* [ASSIGNED TASK]: Start at the line below containing "For every named target in this 1024×2049" and stop at the line containing "Shop-in-Shop (77, 1400)". Repeat every line of that stretch exactly, and nothing outside it.

* [DATASET RECORDS]:
========================

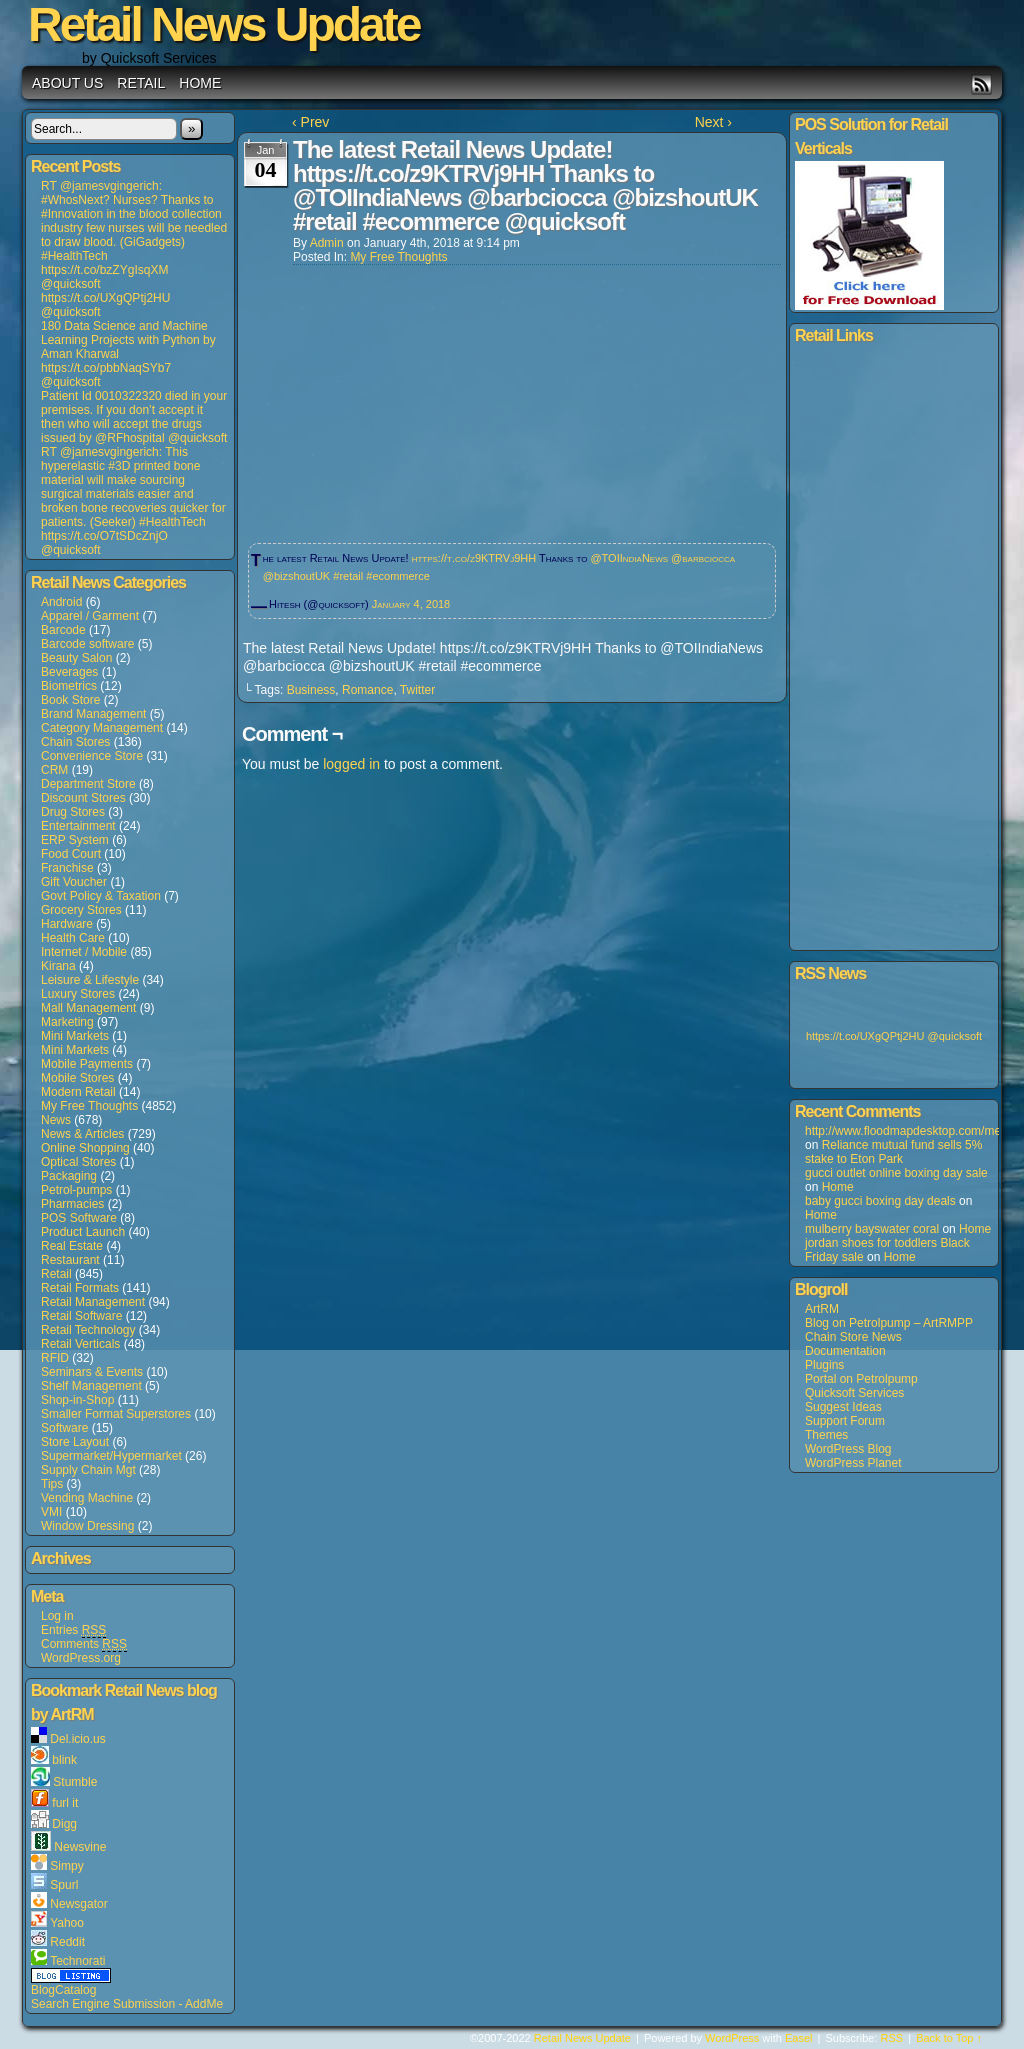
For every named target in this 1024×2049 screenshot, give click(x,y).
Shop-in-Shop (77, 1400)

========================

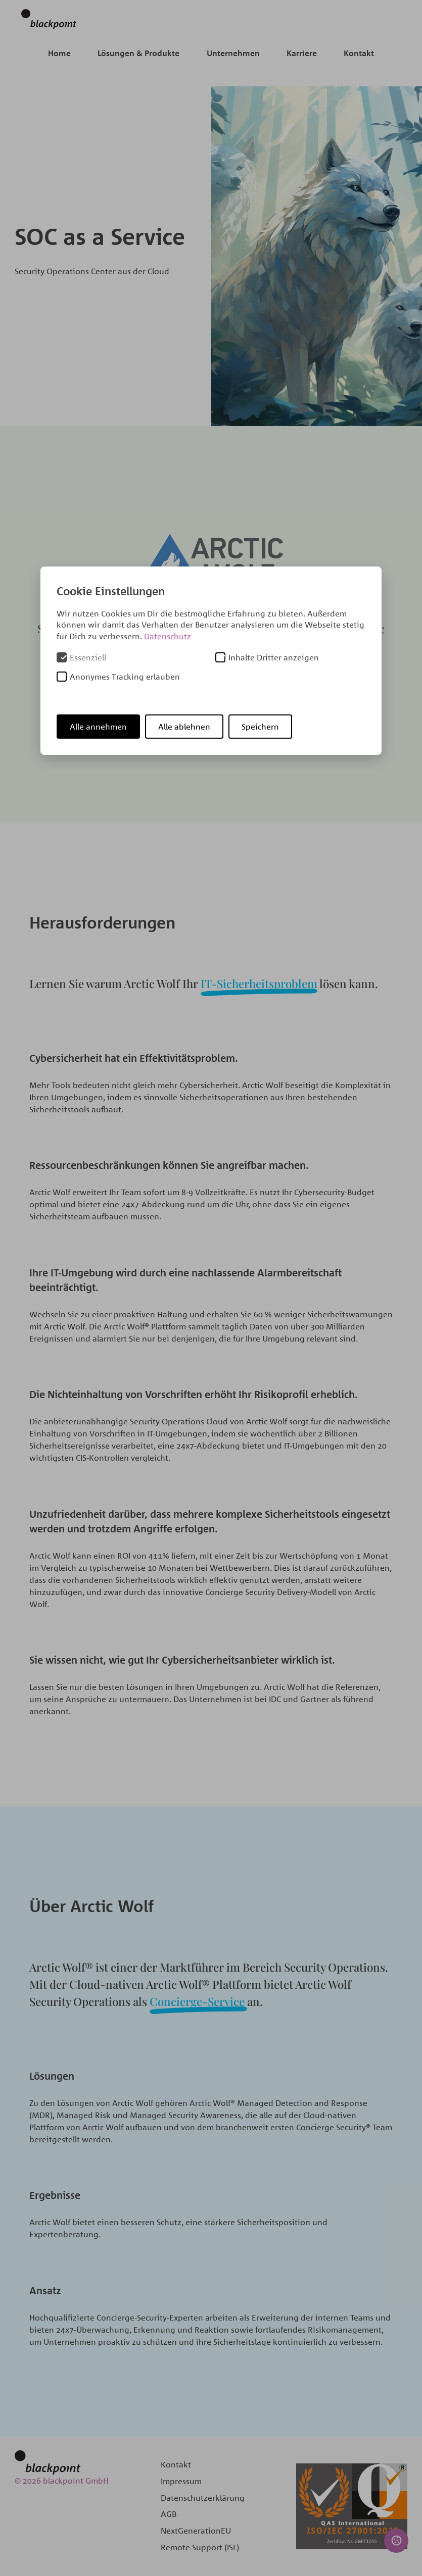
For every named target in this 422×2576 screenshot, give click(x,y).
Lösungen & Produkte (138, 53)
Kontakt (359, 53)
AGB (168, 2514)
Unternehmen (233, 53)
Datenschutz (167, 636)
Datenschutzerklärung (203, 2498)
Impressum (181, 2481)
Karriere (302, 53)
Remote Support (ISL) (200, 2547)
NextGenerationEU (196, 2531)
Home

========================

* [SOLUTION TO THIS EXERCISE]:
For every named target in this 1024×2049 screenshot, give click(x,y).
Shop-in-Shop (77, 1400)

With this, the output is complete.